# EXERCISE DESCRIPTION:
In the records that come next, find every line with "conduct". Return those lines.

# DATA LISTING:
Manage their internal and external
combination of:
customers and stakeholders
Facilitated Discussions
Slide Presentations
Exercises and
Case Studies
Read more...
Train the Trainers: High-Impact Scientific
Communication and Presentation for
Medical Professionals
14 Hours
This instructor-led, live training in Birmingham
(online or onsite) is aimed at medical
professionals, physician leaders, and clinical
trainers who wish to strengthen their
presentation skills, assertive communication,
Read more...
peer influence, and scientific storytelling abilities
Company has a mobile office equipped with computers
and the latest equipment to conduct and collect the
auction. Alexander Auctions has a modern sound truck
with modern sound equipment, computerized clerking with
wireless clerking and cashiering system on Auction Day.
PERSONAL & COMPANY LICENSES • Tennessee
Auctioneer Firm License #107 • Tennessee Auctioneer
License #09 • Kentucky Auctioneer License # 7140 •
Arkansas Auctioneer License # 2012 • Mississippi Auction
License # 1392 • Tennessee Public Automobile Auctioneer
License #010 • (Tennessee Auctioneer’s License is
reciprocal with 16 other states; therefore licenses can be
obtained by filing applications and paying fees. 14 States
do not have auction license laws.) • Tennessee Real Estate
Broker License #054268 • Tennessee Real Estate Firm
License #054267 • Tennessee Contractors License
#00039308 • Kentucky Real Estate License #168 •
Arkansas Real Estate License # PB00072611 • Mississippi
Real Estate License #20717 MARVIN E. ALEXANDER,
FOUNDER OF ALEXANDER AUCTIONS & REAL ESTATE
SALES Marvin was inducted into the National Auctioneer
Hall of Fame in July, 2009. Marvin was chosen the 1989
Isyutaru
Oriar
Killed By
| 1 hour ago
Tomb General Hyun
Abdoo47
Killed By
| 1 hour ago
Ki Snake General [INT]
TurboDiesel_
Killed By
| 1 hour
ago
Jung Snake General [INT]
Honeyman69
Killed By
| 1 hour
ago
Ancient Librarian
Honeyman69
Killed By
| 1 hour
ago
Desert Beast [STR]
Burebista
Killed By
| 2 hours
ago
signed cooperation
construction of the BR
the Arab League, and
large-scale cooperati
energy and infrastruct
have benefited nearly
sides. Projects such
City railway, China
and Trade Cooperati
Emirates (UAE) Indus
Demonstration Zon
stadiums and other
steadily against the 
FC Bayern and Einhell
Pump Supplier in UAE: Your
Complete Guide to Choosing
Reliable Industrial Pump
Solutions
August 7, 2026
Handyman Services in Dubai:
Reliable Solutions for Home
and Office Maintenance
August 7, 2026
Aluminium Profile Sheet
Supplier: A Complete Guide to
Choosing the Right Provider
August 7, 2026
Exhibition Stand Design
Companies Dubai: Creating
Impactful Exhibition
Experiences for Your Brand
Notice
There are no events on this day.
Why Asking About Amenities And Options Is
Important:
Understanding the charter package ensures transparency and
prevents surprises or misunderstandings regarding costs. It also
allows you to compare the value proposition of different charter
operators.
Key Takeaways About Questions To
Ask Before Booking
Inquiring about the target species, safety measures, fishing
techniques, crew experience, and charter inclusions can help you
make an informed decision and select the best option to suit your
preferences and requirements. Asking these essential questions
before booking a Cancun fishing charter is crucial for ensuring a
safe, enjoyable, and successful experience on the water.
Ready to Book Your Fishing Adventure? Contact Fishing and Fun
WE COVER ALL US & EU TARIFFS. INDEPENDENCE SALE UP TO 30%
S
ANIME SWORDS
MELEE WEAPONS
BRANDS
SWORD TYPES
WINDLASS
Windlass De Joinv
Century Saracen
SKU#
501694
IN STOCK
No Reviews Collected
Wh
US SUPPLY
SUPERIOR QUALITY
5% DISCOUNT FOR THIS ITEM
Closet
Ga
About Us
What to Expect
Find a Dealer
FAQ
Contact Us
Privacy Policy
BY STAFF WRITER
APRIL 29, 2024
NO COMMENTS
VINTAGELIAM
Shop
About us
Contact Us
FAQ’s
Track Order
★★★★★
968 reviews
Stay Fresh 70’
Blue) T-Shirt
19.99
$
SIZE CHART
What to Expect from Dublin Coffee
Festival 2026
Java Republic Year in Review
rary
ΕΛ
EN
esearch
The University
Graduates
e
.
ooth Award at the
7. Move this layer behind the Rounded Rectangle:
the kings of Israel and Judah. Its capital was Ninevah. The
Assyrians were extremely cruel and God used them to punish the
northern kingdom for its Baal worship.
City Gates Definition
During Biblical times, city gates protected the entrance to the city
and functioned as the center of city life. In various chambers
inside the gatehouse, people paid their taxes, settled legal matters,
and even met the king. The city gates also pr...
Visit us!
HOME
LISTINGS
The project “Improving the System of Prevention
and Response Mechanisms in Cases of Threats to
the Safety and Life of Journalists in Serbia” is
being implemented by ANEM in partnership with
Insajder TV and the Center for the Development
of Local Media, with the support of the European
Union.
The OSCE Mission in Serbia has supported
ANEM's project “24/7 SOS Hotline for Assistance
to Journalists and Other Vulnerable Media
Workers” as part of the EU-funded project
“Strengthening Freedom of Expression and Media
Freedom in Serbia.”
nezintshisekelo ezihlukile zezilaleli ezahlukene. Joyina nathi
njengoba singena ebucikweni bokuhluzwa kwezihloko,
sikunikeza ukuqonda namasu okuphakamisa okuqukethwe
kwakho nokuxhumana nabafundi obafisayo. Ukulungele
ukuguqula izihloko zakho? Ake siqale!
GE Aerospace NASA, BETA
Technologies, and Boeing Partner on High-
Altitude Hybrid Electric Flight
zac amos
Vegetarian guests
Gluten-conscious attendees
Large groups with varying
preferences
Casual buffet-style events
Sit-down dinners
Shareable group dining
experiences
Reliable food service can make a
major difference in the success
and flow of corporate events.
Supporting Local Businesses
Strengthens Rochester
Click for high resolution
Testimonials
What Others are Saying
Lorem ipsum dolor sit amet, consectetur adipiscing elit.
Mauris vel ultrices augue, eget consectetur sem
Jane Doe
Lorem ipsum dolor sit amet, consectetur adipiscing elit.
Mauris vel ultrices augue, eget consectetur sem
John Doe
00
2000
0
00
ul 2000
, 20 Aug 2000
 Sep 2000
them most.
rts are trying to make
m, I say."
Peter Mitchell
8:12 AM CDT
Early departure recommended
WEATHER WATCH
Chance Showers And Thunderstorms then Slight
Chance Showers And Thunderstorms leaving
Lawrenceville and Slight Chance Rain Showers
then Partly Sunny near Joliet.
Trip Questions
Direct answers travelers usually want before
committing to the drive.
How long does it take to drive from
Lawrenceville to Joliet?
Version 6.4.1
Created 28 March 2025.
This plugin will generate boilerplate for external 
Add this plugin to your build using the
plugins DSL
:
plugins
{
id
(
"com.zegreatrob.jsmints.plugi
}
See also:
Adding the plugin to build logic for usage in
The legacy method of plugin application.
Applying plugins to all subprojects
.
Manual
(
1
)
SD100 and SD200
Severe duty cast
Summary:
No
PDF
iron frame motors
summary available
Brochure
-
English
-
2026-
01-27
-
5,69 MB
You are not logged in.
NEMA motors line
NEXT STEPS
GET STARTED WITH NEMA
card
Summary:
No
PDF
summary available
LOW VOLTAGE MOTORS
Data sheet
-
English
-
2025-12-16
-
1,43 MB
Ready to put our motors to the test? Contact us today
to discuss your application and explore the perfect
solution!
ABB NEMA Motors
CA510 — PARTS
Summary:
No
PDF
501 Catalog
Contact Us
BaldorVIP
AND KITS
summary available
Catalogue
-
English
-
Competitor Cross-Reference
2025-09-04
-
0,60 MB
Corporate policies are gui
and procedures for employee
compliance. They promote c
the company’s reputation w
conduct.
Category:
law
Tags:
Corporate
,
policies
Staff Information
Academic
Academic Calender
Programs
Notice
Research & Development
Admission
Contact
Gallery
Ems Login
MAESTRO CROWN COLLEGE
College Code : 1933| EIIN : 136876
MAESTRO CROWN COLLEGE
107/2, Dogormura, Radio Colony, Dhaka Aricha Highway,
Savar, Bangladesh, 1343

# WRITTEN SOLUTION:
and the latest equipment to conduct and collect the
conduct.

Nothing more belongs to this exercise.